● **ASSIGNED TASK**:
Please find every line in the records below that contains the word "mode", and copy it.

● **RECORDS PROVIDED**:
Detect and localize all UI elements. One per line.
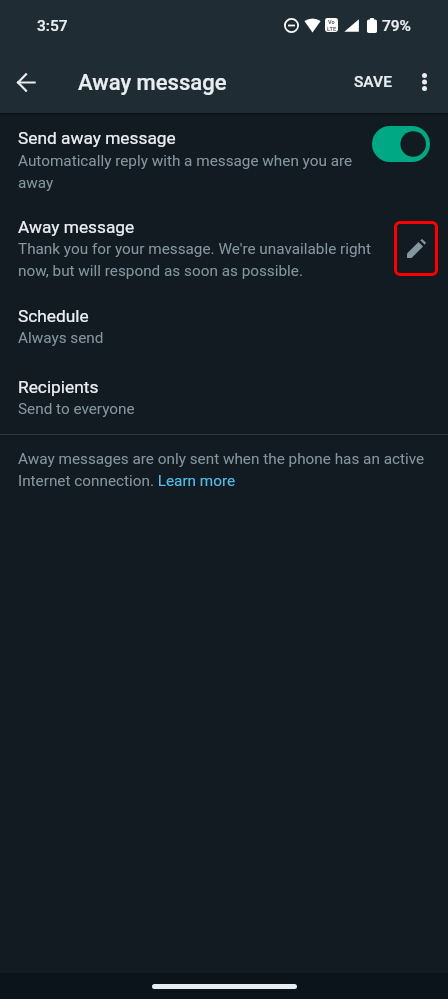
button[interactable]: Schedule (0, 290, 448, 361)
staticText: SAVE (354, 73, 392, 91)
staticText: Away messages are only sent when the pho… (18, 450, 430, 490)
button[interactable]: Edit away message (394, 221, 438, 276)
staticText: Recipients (18, 377, 99, 397)
button[interactable]: Away message (0, 197, 448, 272)
staticText: Vo (328, 19, 335, 26)
staticText: Thank you for your message. We're unavai… (18, 240, 390, 280)
button[interactable]: Recipients (0, 361, 448, 432)
staticText: LTE (327, 26, 337, 33)
button[interactable]: SAVE (342, 58, 404, 106)
button[interactable]: Back (4, 60, 48, 104)
staticText: 79% (382, 17, 412, 35)
staticText: Away message (18, 217, 135, 237)
button[interactable]: Send away message toggle (372, 126, 430, 162)
staticText: Send away message (18, 128, 176, 148)
staticText: Schedule (18, 306, 89, 326)
staticText: Away message (78, 70, 227, 96)
staticText: Automatically reply with a message when … (18, 152, 380, 192)
button[interactable]: Send away message (0, 113, 448, 197)
staticText: Always send (18, 329, 104, 347)
staticText: Send to everyone (18, 400, 135, 418)
staticText: 3:57 (37, 17, 68, 35)
button[interactable]: More options (402, 58, 446, 106)
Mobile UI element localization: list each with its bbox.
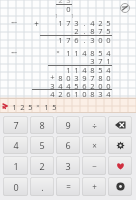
button[interactable]: Settings bbox=[108, 136, 132, 154]
staticText: 2 bbox=[90, 81, 95, 89]
staticText: 4 bbox=[106, 89, 111, 97]
staticText: 5 bbox=[39, 139, 45, 151]
button[interactable]: Backspace bbox=[108, 116, 132, 134]
staticText: 7 bbox=[66, 35, 71, 43]
staticText: 8 bbox=[90, 65, 95, 73]
staticText: 1 bbox=[66, 65, 71, 73]
staticText: 0 bbox=[66, 73, 71, 81]
staticText: 9 bbox=[65, 119, 71, 131]
staticText: + bbox=[34, 18, 39, 26]
staticText: ÷ bbox=[92, 120, 97, 131]
button[interactable]: Favorite bbox=[108, 156, 132, 175]
button[interactable]: ÷ bbox=[82, 116, 106, 134]
staticText: 9 bbox=[82, 73, 87, 81]
staticText: 0 bbox=[106, 73, 111, 81]
staticText: ••• bbox=[11, 50, 17, 57]
staticText: 7 bbox=[98, 56, 103, 64]
staticText: 4 bbox=[82, 65, 87, 73]
staticText: 2 bbox=[74, 26, 79, 34]
staticText: 2 bbox=[98, 18, 103, 26]
staticText: 4 bbox=[66, 81, 71, 89]
staticText: , bbox=[83, 35, 86, 43]
staticText: 8 bbox=[90, 89, 95, 97]
button[interactable]: Expand addition step bbox=[9, 19, 19, 27]
staticText: 0 bbox=[98, 81, 103, 89]
staticText: 1 bbox=[66, 48, 71, 56]
staticText: 4 bbox=[106, 65, 111, 73]
staticText: 8 bbox=[98, 73, 103, 81]
staticText: 3 bbox=[66, 0, 71, 4]
staticText: 2 bbox=[20, 102, 25, 110]
button[interactable]: 5 bbox=[30, 136, 54, 154]
button[interactable]: 3 bbox=[56, 156, 80, 175]
button[interactable]: 6 bbox=[56, 136, 80, 154]
button[interactable]: × bbox=[82, 136, 106, 154]
staticText: 3 bbox=[50, 81, 55, 89]
staticText: 5 bbox=[106, 18, 111, 26]
staticText: . bbox=[41, 181, 44, 193]
staticText: 2 bbox=[58, 0, 63, 4]
staticText: , bbox=[83, 26, 86, 34]
staticText: 8 bbox=[39, 119, 45, 131]
staticText: + bbox=[50, 72, 55, 80]
staticText: 1 bbox=[74, 65, 79, 73]
staticText: 8 bbox=[58, 73, 63, 81]
button[interactable]: 4 bbox=[3, 136, 28, 154]
staticText: = bbox=[66, 181, 71, 192]
staticText: 4 bbox=[90, 18, 95, 26]
staticText: 1 bbox=[13, 160, 19, 172]
button[interactable]: 7 bbox=[3, 116, 28, 134]
button[interactable]: 0 bbox=[3, 177, 28, 196]
staticText: 3 bbox=[98, 89, 103, 97]
staticText: 1 bbox=[74, 48, 79, 56]
staticText: 1 bbox=[106, 56, 111, 64]
staticText: − bbox=[92, 160, 97, 171]
staticText: 4 bbox=[82, 48, 87, 56]
staticText: 4 bbox=[13, 139, 19, 151]
button[interactable]: Menu bbox=[119, 2, 131, 14]
staticText: ••• bbox=[11, 20, 17, 27]
staticText: 4 bbox=[50, 89, 55, 97]
staticText: 1 bbox=[71, 13, 74, 19]
staticText: 7 bbox=[90, 73, 95, 81]
staticText: 3 bbox=[74, 18, 79, 26]
button[interactable]: Power bbox=[108, 177, 132, 196]
button[interactable]: = bbox=[56, 177, 80, 196]
staticText: + bbox=[92, 181, 97, 192]
staticText: × bbox=[36, 102, 40, 110]
staticText: 7 bbox=[13, 119, 19, 131]
staticText: 8 bbox=[90, 26, 95, 34]
staticText: 1 bbox=[55, 13, 58, 19]
staticText: 7 bbox=[98, 26, 103, 34]
button[interactable]: − bbox=[82, 156, 106, 175]
staticText: 6 bbox=[66, 89, 71, 97]
staticText: 1 bbox=[58, 35, 63, 43]
button[interactable]: 8 bbox=[30, 116, 54, 134]
staticText: 5 bbox=[106, 26, 111, 34]
staticText: 1 bbox=[74, 89, 79, 97]
staticText: 6 bbox=[65, 139, 71, 151]
staticText: 5 bbox=[98, 65, 103, 73]
button[interactable]: 1 bbox=[0, 98, 136, 113]
staticText: 3 bbox=[90, 35, 95, 43]
button[interactable]: + bbox=[82, 177, 106, 196]
staticText: 4 bbox=[106, 48, 111, 56]
staticText: 5 bbox=[98, 48, 103, 56]
button[interactable]: 2 bbox=[30, 156, 54, 175]
staticText: 1 bbox=[12, 102, 17, 110]
staticText: , bbox=[83, 18, 86, 26]
staticText: 0 bbox=[13, 181, 19, 193]
staticText: 8 bbox=[90, 48, 95, 56]
staticText: 0 bbox=[98, 35, 103, 43]
staticText: 1 bbox=[58, 18, 63, 26]
staticText: 3 bbox=[90, 56, 95, 64]
button[interactable]: 1 bbox=[3, 156, 28, 175]
button[interactable]: Expand multiplication step bbox=[9, 49, 19, 57]
staticText: 6 bbox=[74, 35, 79, 43]
staticText: 6 bbox=[82, 81, 87, 89]
button[interactable]: 9 bbox=[56, 116, 80, 134]
staticText: 5 bbox=[74, 81, 79, 89]
staticText: 2 bbox=[39, 160, 45, 172]
button[interactable]: . bbox=[30, 177, 54, 196]
staticText: 7 bbox=[66, 18, 71, 26]
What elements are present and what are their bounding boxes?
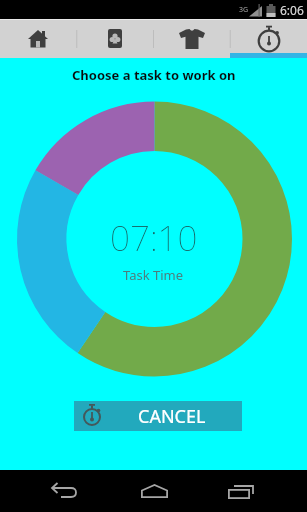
- button[interactable]: [228, 470, 254, 512]
- staticText: 3G: [239, 5, 249, 15]
- staticText: Choose a task to work on: [72, 66, 236, 84]
- button[interactable]: [230, 19, 307, 58]
- button[interactable]: [51, 470, 77, 512]
- staticText: Task Time: [123, 266, 184, 284]
- button[interactable]: CANCEL: [74, 401, 242, 431]
- button[interactable]: [0, 19, 76, 58]
- staticText: 6:06: [280, 2, 304, 18]
- button[interactable]: [140, 470, 168, 512]
- button[interactable]: [153, 19, 230, 58]
- staticText: 07:10: [110, 214, 198, 262]
- staticText: CANCEL: [138, 404, 206, 429]
- button[interactable]: [76, 19, 153, 58]
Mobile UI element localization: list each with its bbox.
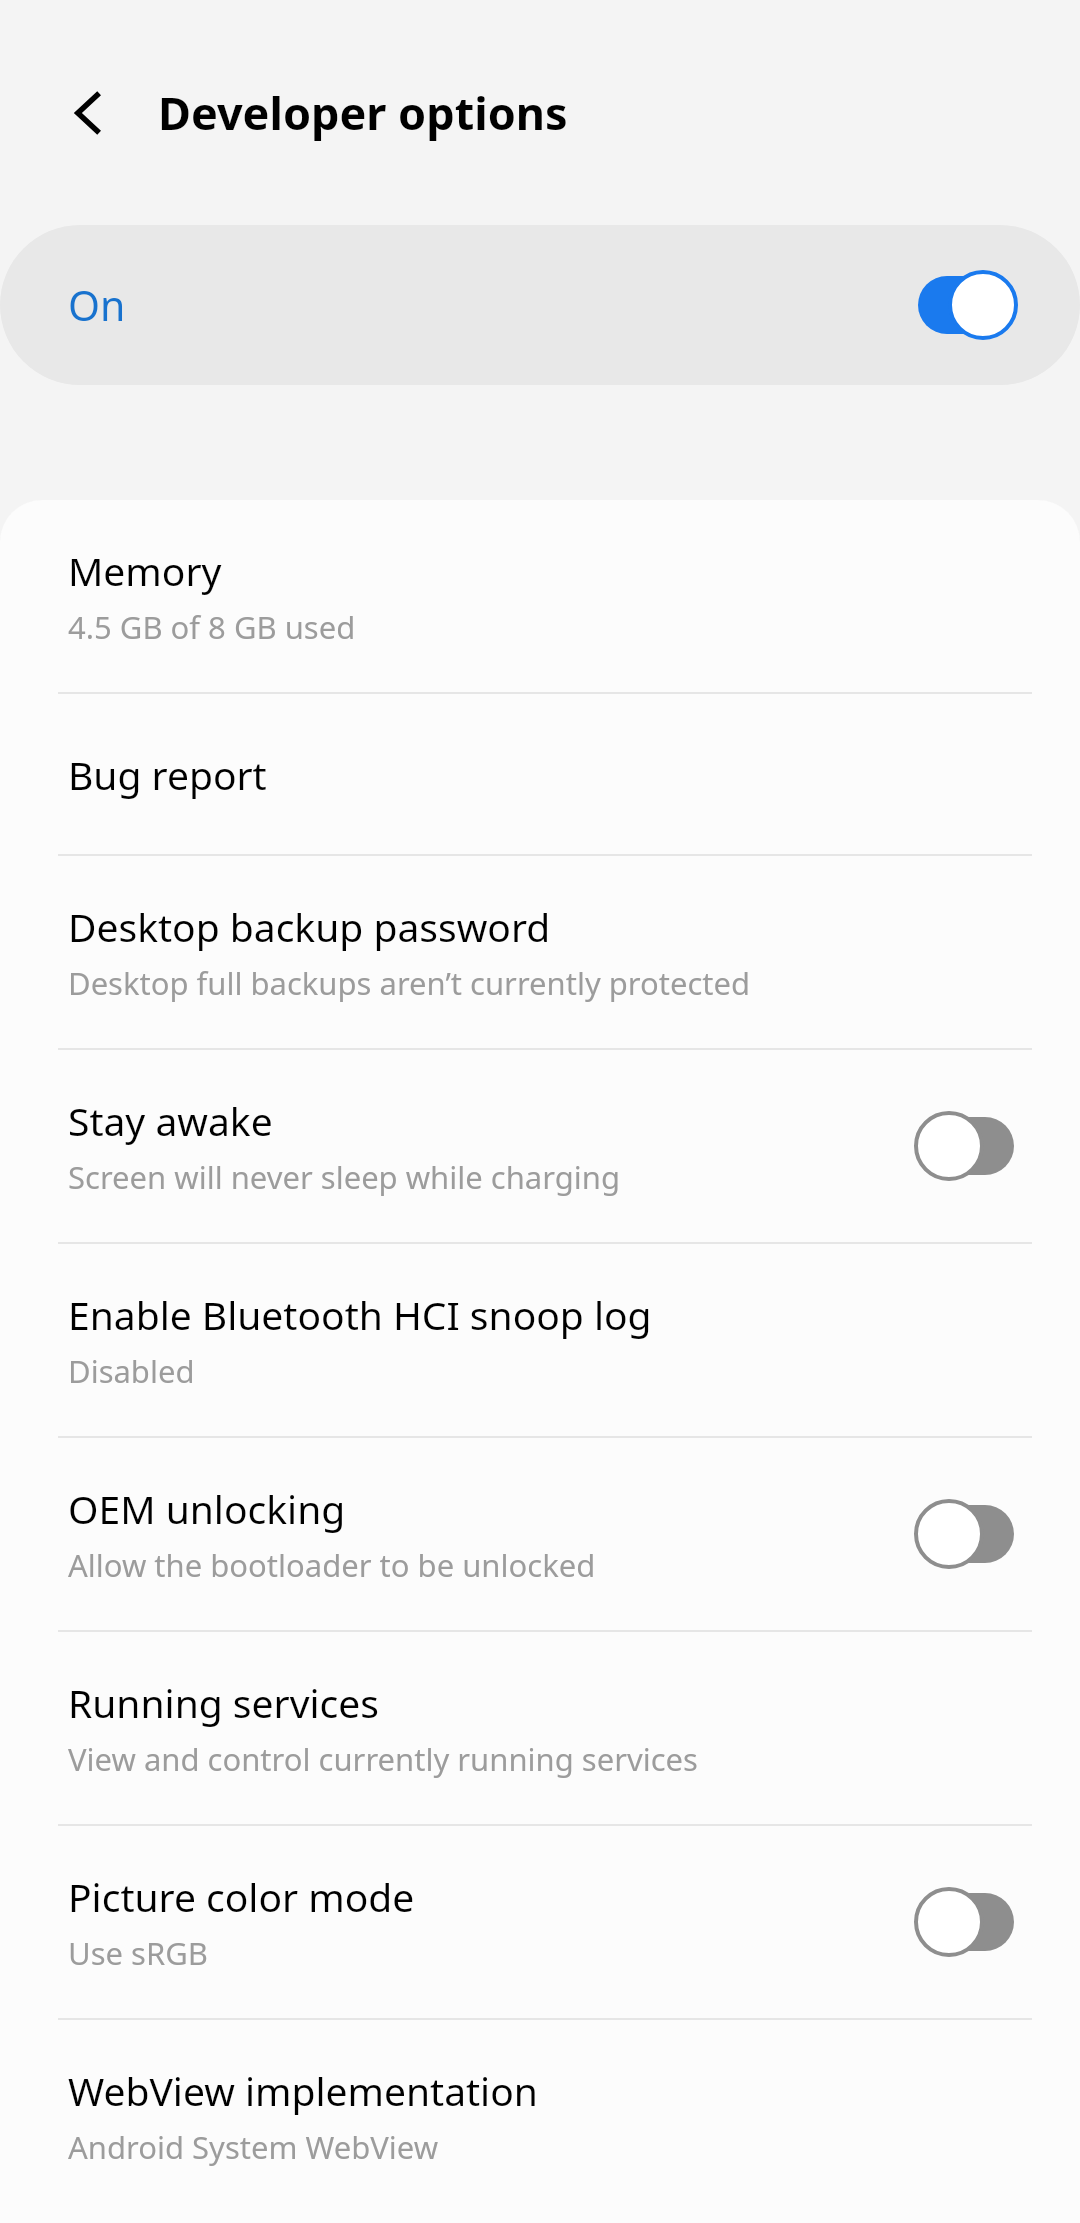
staticText: Stay awake	[68, 1094, 273, 1147]
button[interactable]: Toggle off	[914, 1499, 1018, 1569]
button[interactable]: WebView implementation	[0, 2020, 1080, 2212]
staticText: 4.5 GB of 8 GB used	[68, 606, 356, 648]
button[interactable]: Back	[52, 75, 128, 151]
button[interactable]: Enable Bluetooth HCI snoop log	[0, 1244, 1080, 1436]
staticText: Desktop backup password	[68, 900, 551, 953]
button[interactable]: Toggle on	[914, 270, 1018, 340]
button[interactable]: Desktop backup password	[0, 856, 1080, 1048]
staticText: Enable Bluetooth HCI snoop log	[68, 1288, 652, 1341]
staticText: Android System WebView	[68, 2126, 439, 2168]
staticText: View and control currently running servi…	[68, 1738, 698, 1780]
button[interactable]: OEM unlocking	[0, 1438, 1080, 1630]
staticText: Disabled	[68, 1350, 195, 1392]
button[interactable]: Running services	[0, 1632, 1080, 1824]
button[interactable]: Toggle off	[914, 1887, 1018, 1957]
staticText: On	[68, 277, 126, 333]
staticText: Bug report	[68, 748, 267, 801]
button[interactable]: Bug report	[0, 694, 1080, 854]
staticText: Developer options	[158, 82, 568, 143]
button[interactable]: Toggle off	[914, 1111, 1018, 1181]
button[interactable]: On	[0, 225, 1080, 385]
staticText: Allow the bootloader to be unlocked	[68, 1544, 596, 1586]
staticText: Desktop full backups aren’t currently pr…	[68, 962, 751, 1004]
button[interactable]: Stay awake	[0, 1050, 1080, 1242]
staticText: WebView implementation	[68, 2064, 538, 2117]
button[interactable]: Picture color mode	[0, 1826, 1080, 2018]
staticText: Memory	[68, 544, 222, 597]
button[interactable]: Memory	[0, 500, 1080, 692]
staticText: Picture color mode	[68, 1870, 415, 1923]
staticText: OEM unlocking	[68, 1482, 346, 1535]
staticText: Use sRGB	[68, 1932, 208, 1974]
staticText: Running services	[68, 1676, 379, 1729]
staticText: Screen will never sleep while charging	[68, 1156, 621, 1198]
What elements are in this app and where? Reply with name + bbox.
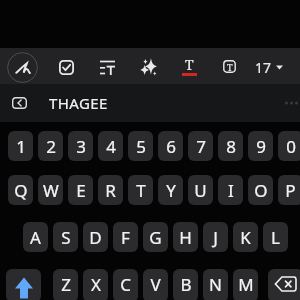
staticText: G	[149, 226, 162, 249]
staticText: T	[136, 179, 146, 202]
button[interactable]: Y	[158, 175, 183, 205]
button[interactable]: W	[38, 175, 63, 205]
button[interactable]: 7	[188, 131, 213, 161]
button[interactable]: Text style	[214, 48, 244, 84]
button[interactable]: 4	[98, 131, 123, 161]
staticText: 5	[136, 135, 146, 158]
button[interactable]: J	[203, 222, 228, 252]
button[interactable]: R	[98, 175, 123, 205]
staticText: X	[91, 273, 101, 296]
button[interactable]: 2	[38, 131, 63, 161]
staticText: 17	[255, 58, 272, 77]
button[interactable]: S	[53, 222, 78, 252]
button[interactable]: 8	[218, 131, 243, 161]
staticText: 1	[16, 135, 26, 158]
button[interactable]: Back	[7, 91, 31, 115]
staticText: 9	[256, 135, 266, 158]
button[interactable]: D	[83, 222, 108, 252]
button[interactable]: T	[128, 175, 153, 205]
staticText: 7	[196, 135, 206, 158]
button[interactable]: 9	[248, 131, 273, 161]
button[interactable]: H	[173, 222, 198, 252]
button[interactable]: E	[68, 175, 93, 205]
staticText: B	[180, 273, 192, 296]
staticText: A	[30, 226, 41, 249]
button[interactable]: I	[218, 175, 243, 205]
button[interactable]: V	[143, 269, 168, 300]
staticText: T	[185, 55, 194, 74]
staticText: P	[285, 179, 296, 202]
staticText: V	[150, 273, 161, 296]
staticText: T	[227, 61, 233, 73]
staticText: Z	[61, 273, 71, 296]
staticText: I	[228, 179, 234, 202]
button[interactable]: More options	[273, 88, 299, 118]
staticText: F	[121, 226, 130, 249]
button[interactable]: A	[23, 222, 48, 252]
button[interactable]: Font size 17	[249, 49, 289, 85]
button[interactable]: 6	[158, 131, 183, 161]
staticText: D	[89, 226, 102, 249]
staticText: R	[105, 179, 116, 202]
button[interactable]: M	[233, 269, 258, 300]
button[interactable]: Q	[8, 175, 33, 205]
staticText: M	[238, 273, 254, 296]
button[interactable]: O	[248, 175, 273, 205]
staticText: 6	[166, 135, 176, 158]
staticText: E	[76, 179, 86, 202]
staticText: Y	[166, 179, 176, 202]
staticText: 4	[106, 135, 116, 158]
button[interactable]: 1	[8, 131, 33, 161]
staticText: 3	[76, 135, 86, 158]
button[interactable]: F	[113, 222, 138, 252]
button[interactable]: AI assist	[134, 49, 164, 85]
button[interactable]: G	[143, 222, 168, 252]
staticText: C	[120, 273, 131, 296]
button[interactable]: L	[263, 222, 288, 252]
button[interactable]: Z	[53, 269, 78, 300]
button[interactable]: Backspace	[268, 269, 300, 300]
button[interactable]: 3	[68, 131, 93, 161]
staticText: 8	[226, 135, 236, 158]
button[interactable]: Format	[92, 49, 122, 85]
button[interactable]: Text color	[174, 49, 204, 85]
button[interactable]: Shift	[6, 269, 41, 300]
staticText: Q	[14, 179, 28, 202]
button[interactable]: X	[83, 269, 108, 300]
button[interactable]: C	[113, 269, 138, 300]
button[interactable]: B	[173, 269, 198, 300]
button[interactable]: Draw	[6, 49, 38, 85]
button[interactable]: P	[278, 175, 300, 205]
staticText: W	[43, 179, 59, 202]
staticText: THAGEE	[49, 93, 108, 113]
button[interactable]: Checklist	[51, 49, 81, 85]
button[interactable]: 0	[278, 131, 300, 161]
button[interactable]: K	[233, 222, 258, 252]
staticText: N	[209, 273, 222, 296]
staticText: S	[61, 226, 71, 249]
staticText: 0	[286, 135, 296, 158]
staticText: U	[194, 179, 207, 202]
staticText: K	[240, 226, 251, 249]
button[interactable]: U	[188, 175, 213, 205]
staticText: H	[179, 226, 192, 249]
staticText: L	[271, 226, 280, 249]
staticText: J	[213, 226, 218, 249]
staticText: O	[254, 179, 268, 202]
button[interactable]: 5	[128, 131, 153, 161]
staticText: 2	[46, 135, 56, 158]
button[interactable]: N	[203, 269, 228, 300]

● **WRITTEN RESPONSE**:
button[interactable]: Picture color mode	[0, 1826, 1080, 2018]
staticText: Picture color mode	[68, 1870, 415, 1923]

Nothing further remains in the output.